EXERCISE GOAL: Go through the records below and report each line with "Ivory" in it.

RECORDS:
= = = = =
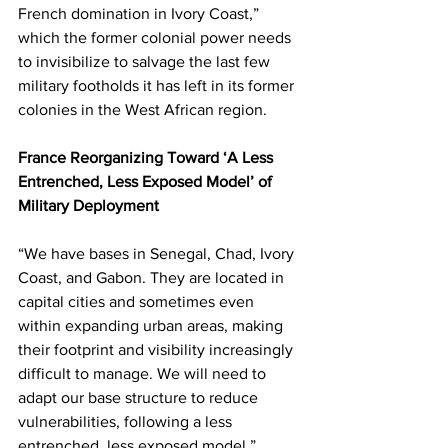
French domination in Ivory Coast,” 
which the former colonial power needs 
to invisibilize to salvage the last few 
military footholds it has left in its former 
colonies in the West African region.
France Reorganizing Toward ‘A Less 
Entrenched, Less Exposed Model’ of 
Military Deployment
“We have bases in Senegal, Chad, Ivory 
Coast, and Gabon. They are located in 
capital cities and sometimes even 
within expanding urban areas, making 
their footprint and visibility increasingly 
difficult to manage. We will need to 
adapt our base structure to reduce 
vulnerabilities, following a less 
entrenched, less exposed model,”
= = = = =
RESULT:
French domination in Ivory Coast,” 
“We have bases in Senegal, Chad, Ivory 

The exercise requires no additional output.